(Transcribed page contents)
######

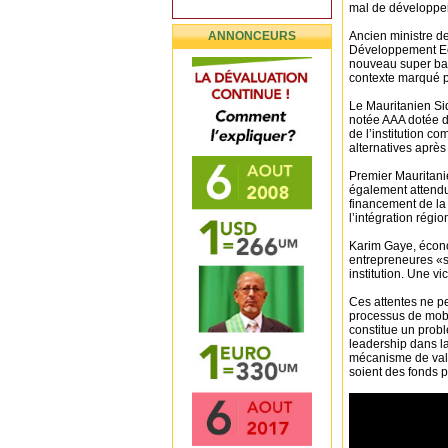
mal de développe
ANNONCEURS
Ancien ministre d
Développement Ec
nouveau super ban
contexte marqué p
Le Mauritanien Sid
notée AAA dotée d’
de l’institution 
alternatives après
Premier Mauritanie
également attendu 
financement de la 
l’intégration régio
Karim Gaye, écono
entrepreneures «sa
institution. Une v
Ces attentes ne pe
processus de mobi
constitue un prob
leadership dans l
mécanisme de valo
soient des fonds 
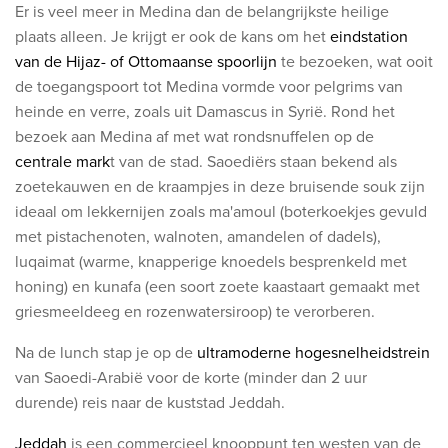
Er is veel meer in Medina dan de belangrijkste heilige
plaats alleen. Je krijgt er ook de kans om het
eindstation
van de Hijaz- of Ottomaanse spoorlijn
te bezoeken, wat ooit
de toegangspoort tot Medina vormde voor pelgrims van
heinde en verre, zoals uit Damascus in Syrië. Rond het
bezoek aan Medina af met wat rondsnuffelen op de
centrale mark
t van de stad. Saoediërs staan bekend als
zoetekauwen en de kraampjes in deze bruisende souk zijn
ideaal om lekkernijen zoals ma'amoul (boterkoekjes gevuld
met pistachenoten, walnoten, amandelen of dadels),
luqaimat (warme, knapperige knoedels besprenkeld met
honing) en kunafa (een soort zoete kaastaart gemaakt met
griesmeeldeeg en rozenwatersiroop) te verorberen.
Na de lunch stap je op de
ultramoderne hogesnelheidstrein
van Saoedi-Arabië voor de korte (minder dan 2 uur
durende) reis naar de kuststad Jeddah.
Jeddah
is een commercieel knooppunt ten westen van de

######

WHAT NEEDS TO BE DONE >> Leave the pictures out and print every record exactly.

RESULT >>
mal de développe
ANNONCEURS
Ancien ministre d
Développement Ec
nouveau super ban
contexte marqué p
Le Mauritanien Sid
notée AAA dotée d’
de l’institution 
alternatives après
Premier Mauritanie
également attendu 
financement de la 
l’intégration régio
Karim Gaye, écono
entrepreneures «sa
institution. Une v
Ces attentes ne pe
processus de mobi
constitue un prob
leadership dans l
mécanisme de valo
soient des fonds 
Er is veel meer in Medina dan de belangrijkste heilige
plaats alleen. Je krijgt er ook de kans om het
eindstation
van de Hijaz- of Ottomaanse spoorlijn
te bezoeken, wat ooit
de toegangspoort tot Medina vormde voor pelgrims van
heinde en verre, zoals uit Damascus in Syrië. Rond het
bezoek aan Medina af met wat rondsnuffelen op de
centrale mark
t van de stad. Saoediërs staan bekend als
zoetekauwen en de kraampjes in deze bruisende souk zijn
ideaal om lekkernijen zoals ma'amoul (boterkoekjes gevuld
met pistachenoten, walnoten, amandelen of dadels),
luqaimat (warme, knapperige knoedels besprenkeld met
honing) en kunafa (een soort zoete kaastaart gemaakt met
griesmeeldeeg en rozenwatersiroop) te verorberen.
Na de lunch stap je op de
ultramoderne hogesnelheidstrein
van Saoedi-Arabië voor de korte (minder dan 2 uur
durende) reis naar de kuststad Jeddah.
Jeddah
is een commercieel knooppunt ten westen van de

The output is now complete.